Bunker: Diário da Agonia não é um livro fácil. Na verdade, diria que é um livro quase sofrível, doloroso, perturbador. Ok, talvez você se pergunte “então, por que eu deveria ler esse livro”? Bom, a resposta é que Bunker: Diário da Agonia é, como eu poderia dizer, uma obra-prima das tramas psicológicas, é visceral, envolvente, absurdo e, ao mesmo tempo, realista, é quase como se fosse um retrato de nossa natureza. E por isso tudo é que digo que este é um daqueles livros que merecem ser lidos por todos sem exceção.

Mas não espere uma história com final feliz. Sim, esse é um spoiler gritante do livro, mas necessário aos desavisados que esperam encontrar um final feliz para uma história triste demais.

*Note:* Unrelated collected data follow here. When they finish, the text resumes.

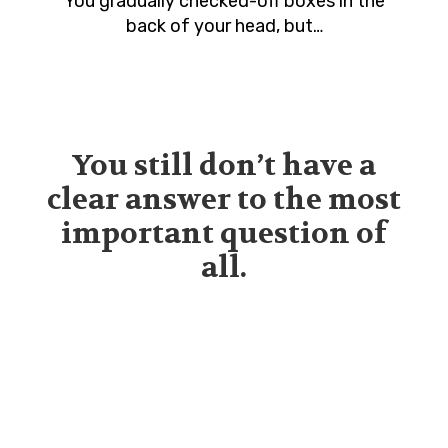
You gradually checked-off boxes in the
back of your head, but…
You still don’t have a
clear answer to the most
important question of
all.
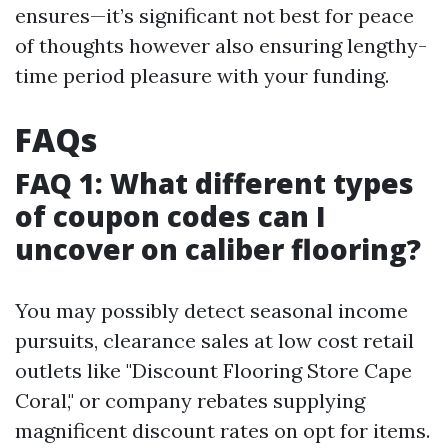
ensures—it’s significant not best for peace
of thoughts however also ensuring lengthy-
time period pleasure with your funding.
FAQs
FAQ 1: What different types
of coupon codes can I
uncover on caliber flooring?
You may possibly detect seasonal income
pursuits, clearance sales at low cost retail
outlets like "Discount Flooring Store Cape
Coral," or company rebates supplying
magnificent discount rates on opt for items.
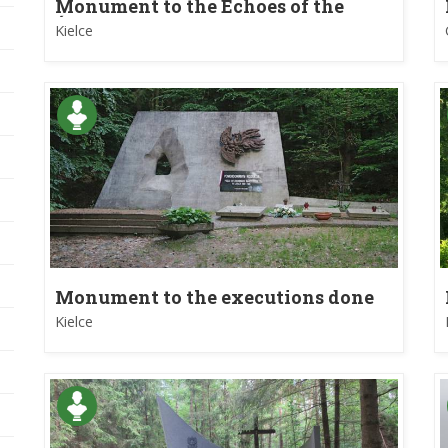
Monument to the Echoes of the
Świętokrzyskie Mountains
Kielce
Monument to the executions done
during World War II in Kielce
Kielce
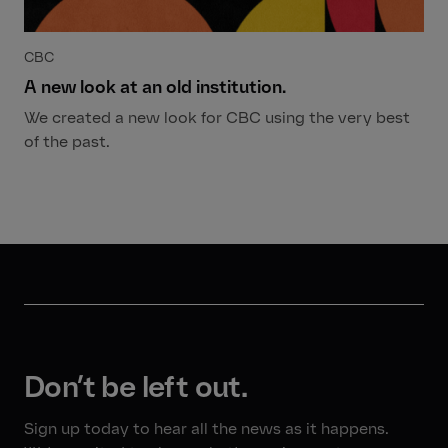
CBC
A new look at an old institution.
We created a new look for CBC using the very best
of the past.
Don’t be left out.
Sign up today to hear all the news as it happens.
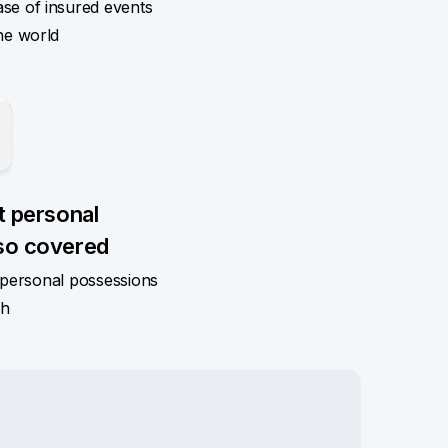
ase of insured events
he world
t personal
so covered
n personal possessions
sh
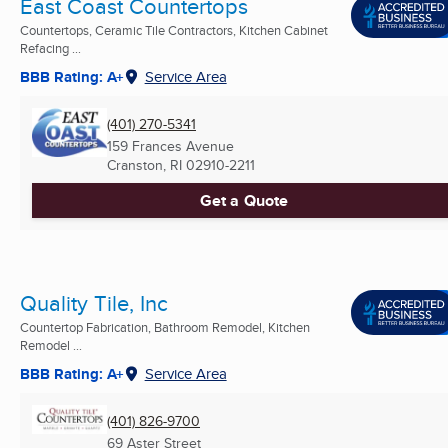
East Coast Countertops
Countertops, Ceramic Tile Contractors, Kitchen Cabinet
Refacing ...
BBB Rating: A+
Service Area
(401) 270-5341
159 Frances Avenue
Cranston, RI
02910-2211
Get a Quote
Quality Tile, Inc
Countertop Fabrication, Bathroom Remodel, Kitchen
Remodel ...
BBB Rating: A+
Service Area
(401) 826-9700
69 Aster Street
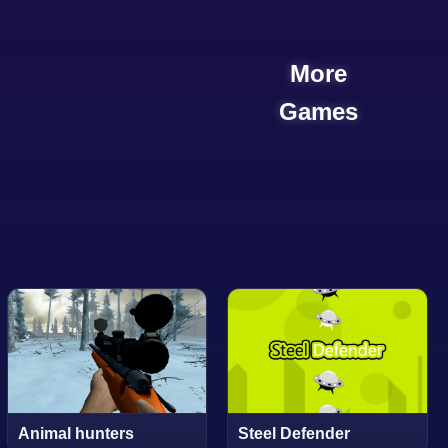
More
Games
Animal hunters
Steel Defender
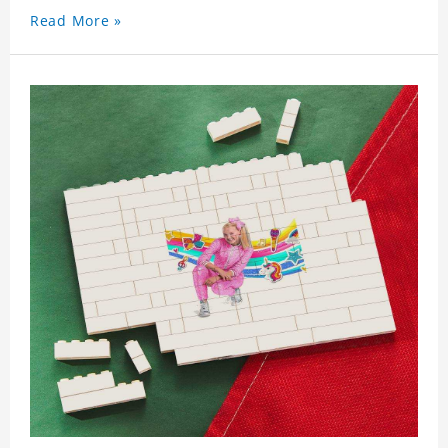
Read More »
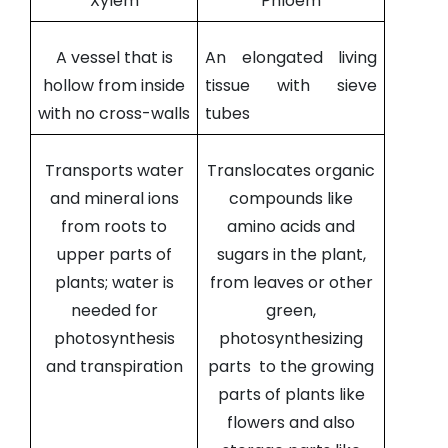
Xylem
Phloem
A vessel that is
An elongated living
hollow from inside
tissue with sieve
with no cross-walls
tubes
Transports water
Translocates organic
and mineral ions
compounds like
from roots to
amino acids and
upper parts of
sugars in the plant,
plants; water is
from leaves or other
needed for
green,
photosynthesis
photosynthesizing
and transpiration
parts to the growing
parts of plants like
flowers and also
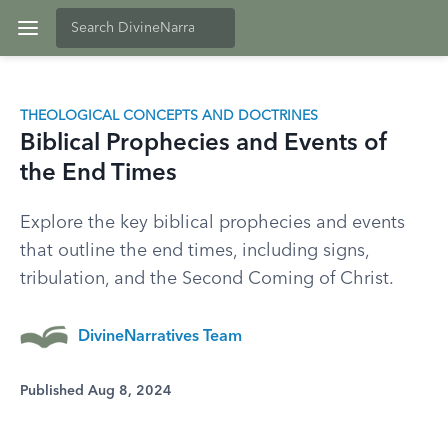
THEOLOGICAL CONCEPTS AND DOCTRINES
Biblical Prophecies and Events of
the End Times
Explore the key biblical prophecies and events
that outline the end times, including signs,
tribulation, and the Second Coming of Christ.
DivineNarratives Team
Published Aug 8, 2024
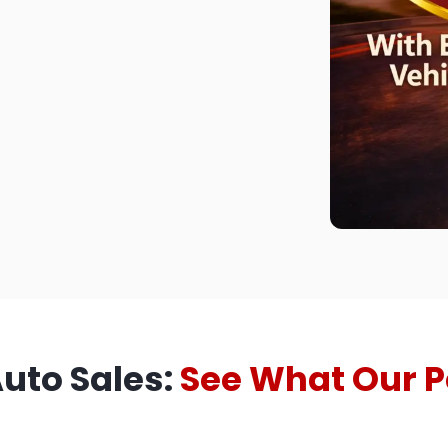
Auto Sales:
See What Our P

Bunker: Diário da Agonia é um livro escrito por Kevin Brooks e lançado aqui no Brasil pela editora V&R em 2015. O livro é um sucesso no mundo todo e ganhou, em 2014, a Carnegie Medal, a mais alta honraria literária de seu país natal, Reino Unido. Não a toa, Bunker passou a ser visto como um parâmetro da literatura contemporânea, recebendo elogios, inclusive, de autores de grandes obras atuais como John Boyne, autor de O Menino do Pijama Listrado.

Mas enfim, vamos ao livro.

Quando comecei a leitura de Bunker: Diário da Agonia, me senti lendo uma versão escrita de Jogos Mortais só que sem todas aquelas armadilhas sanguinárias e assassinatos sangrentos. Porém, seria simplista demais dizer que as duas obras se parecem em absoluto. Elas até carregam algumas similaridades, mas ao mesmo tempo, afastam-se uma da outra no desenvolver de suas narrativas. Em Jogos Mortais, você tem aquela coisa basicamente gore, ainda que com uma pitada de filosofia niilista e tal. Em Bunker, você tem o ser humano como cobaia de sua própria experiência, tendo os limites de sua existência e lucidez testados dentro de um confinamento que, aparentemente, não tem fim.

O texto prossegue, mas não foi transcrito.